Su questa impostazione si scatena la speculazione che spinge il più possibile a rialzo i prezzi del gas anche se, almeno per l’Italia, non c’è stata nessuna fornitura mancata né una comprovata mancanza futura. Ma è sufficiente la minaccia di chiusure della fornitura anche lontane dal nostro mercato nazionale – è il caso del Nord Stream – che si anticipano le probabili, plausibili scarsità future del bene e le relative quotazioni vengono gonfiate ad arte. Si ripete: non c’è alcuna variazione fra domanda e offerta nei consumi di gas effettivi, ma solo l’intervento finanziario dei fondi speculativi che spingono al rialzo il prezzo, per speculare sulla differenza fra prezzo d’acquisto e di vendita. Intanto, le aziende e gli artigiani d’Italia chiudono – in testa i panifici – perché l’energia costa troppo cara!

La spinta inflazionistica dovuta a fattori esogeni, gli stessi della lontana crisi dello Yom Kippur, è la tempesta che ci attende e verso la quale si dispone di pochi strumenti, visto il modo in cui sono state costruite le cose. Gli operatori, specificatamente quella della domanda (Pmi, artigiani e commercianti, famiglie) potranno solo cercare di subire, nel modo più indolore possibile, l’escalation dei prezzi. Se infatti l’inflazione parte dai fondamentali energetici verso i quali c’è una quasi totale anelasticità rispetto al prezzo, si colpisce a cascata l’intera economia, sia nei settori immediatamente toccati (illuminazione e riscaldamento) che in quelli più a valle (trasformazione di beni e trasporti). Si tratta di un andamento già sperimentato che ha causato la stagflazione degli anni Settanta, situazione verso la quale ci stiamo incanalando molto rapidamente e senza avere più a disposizione gli strumenti e i margini finanziari, ormai già consumati da tre anni di Covid.

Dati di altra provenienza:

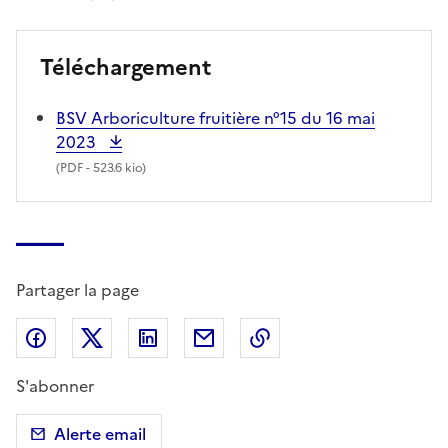
Téléchargement
BSV Arboriculture fruitière n°15 du 16 mai
2023
(
PDF
- 523.6 kio)
Partager la page
Partager sur Facebook
Partager sur X (anciennement Twitter)
Partager sur LinkedIn
Partager par email
Copier dans le presse
S'abonner
Alerte email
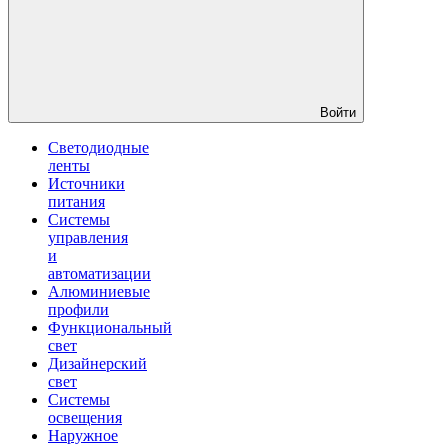
Войти
Светодиодные
ленты
Источники
питания
Системы
управления
и
автоматизации
Алюминиевые
профили
Функциональный
свет
Дизайнерский
свет
Системы
освещения
Наружное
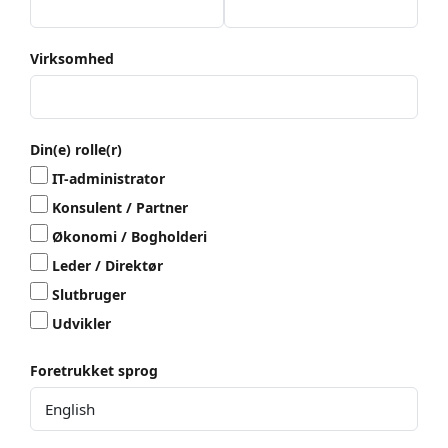
Virksomhed
Din(e) rolle(r)
IT-administrator
Konsulent / Partner
Økonomi / Bogholderi
Leder / Direktør
Slutbruger
Udvikler
Foretrukket sprog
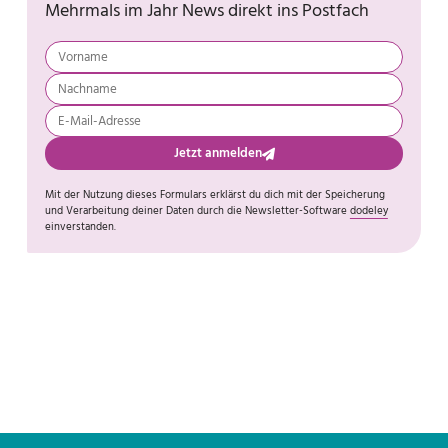
Mehrmals im Jahr News direkt ins Postfach
Jetzt anmelden
Mit der Nutzung dieses Formulars erklärst du dich mit der Speicherung
und Verarbeitung deiner Daten durch die Newsletter-Software
dodeley
einverstanden.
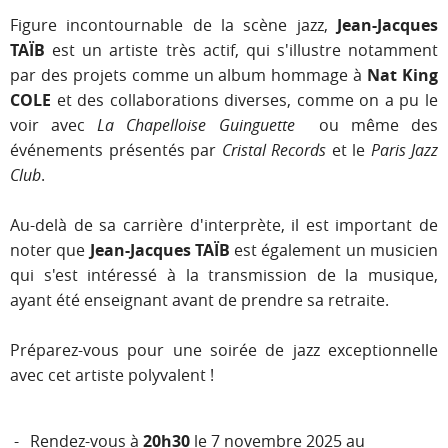
Figure incontournable de la scène jazz,
Jean-Jacques
TAÏB
est un artiste très actif, qui s'illustre notamment
par des projets comme un album hommage à
Nat King
COLE
et des collaborations diverses, comme on a pu le
voir avec
La Chapelloise Guinguette
ou même des
événements présentés par
Cristal Records
et le
Paris Jazz
Club
.
Au-delà de sa carrière d'interprète, il est important de
noter que
Jean-Jacques TAÏB
est également un musicien
qui s'est intéressé à la transmission de la musique,
ayant été enseignant avant de prendre sa retraite.
Préparez-vous pour une soirée de jazz exceptionnelle
avec cet artiste polyvalent !
Rendez-vous à
20h30
le 7 novembre 2025 au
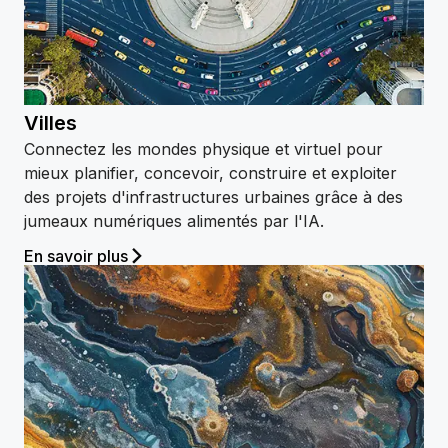
Villes
Connectez les mondes physique et virtuel pour
mieux planifier, concevoir, construire et exploiter
des projets d'infrastructures urbaines grâce à des
jumeaux numériques alimentés par l'IA.
En savoir plus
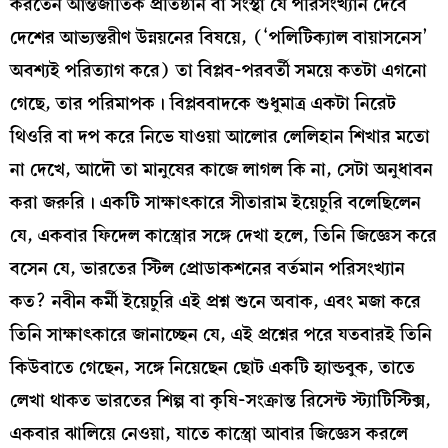
করতেন আন্তর্জাতিক প্রতিষ্ঠান বা সংস্থা যে পরিসংখ্যান দেবে
দেশের আভ্যন্তরীণ উন্নয়নের বিষয়ে, (‘পলিটিক্যাল বায়াসনেস’
অবশ্যই পরিত্যাগ করে) তা বিপ্লব-পরবর্তী সময়ে কতটা এগনো
গেছে, তার পরিমাপক। বিপ্লববাদকে শুধুমাত্র একটা নিরেট
থিওরি বা দপ করে নিভে যাওয়া আলোর লেলিহান শিখার মতো
না দেখে, আদৌ তা মানুষের কাজে লাগল কি না, সেটা অনুধাবন
করা জরুরি। একটি সাক্ষাৎকারে সীতারাম ইয়েচুরি বলেছিলেন
যে, একবার ফিদেল কাস্ত্রোর সঙ্গে দেখা হলে, তিনি জিজ্ঞেস করে
বসেন যে, ভারতের স্টিল প্রোডাকশনের বর্তমান পরিসংখ্যান
কত? নবীন কর্মী ইয়েচুরি এই প্রশ্ন শুনে অবাক, এবং মজা করে
তিনি সাক্ষাৎকারে জানাচ্ছেন যে, এই প্রশ্নের পরে যতবারই তিনি
কিউবাতে গেছেন, সঙ্গে নিয়েছেন ছোট একটি হ্যান্ডবুক, তাতে
লেখা থাকত ভারতের শিল্প বা কৃষি-সংক্রান্ত রিসেন্ট স্ট্যাটিস্টিক্স,
একবার ঝালিয়ে নেওয়া, যাতে কাস্ত্রো আবার জিজ্ঞেস করলে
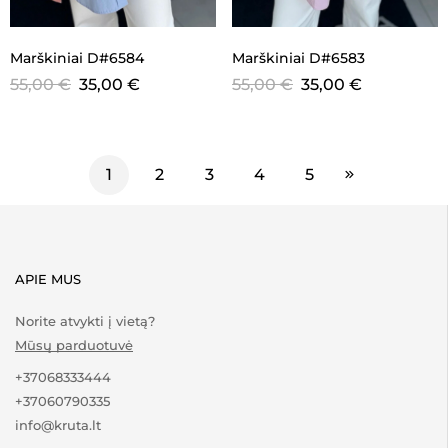
Marškiniai D#6584
Marškiniai D#6583
55,00
€
35,00
€
55,00
€
35,00
€
1
2
3
4
5
APIE MUS
Norite atvykti į vietą?
Mūsų parduotuvė
+37068333444
+37060790335
info@kruta.lt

La sola e più veloce azione per mitigare gli effetti dell’inflazione, cha conserva comunque una componente inerziale molto forte, è quella di cercare il prima e meglio possibile una via d’uscita e di pacificazione con Russia al fine di riprendere dei rapporti commerciali, magari su nuovi canoni. La via della forza, per il vaso di coccio che è l’Italia, è la meno indicata.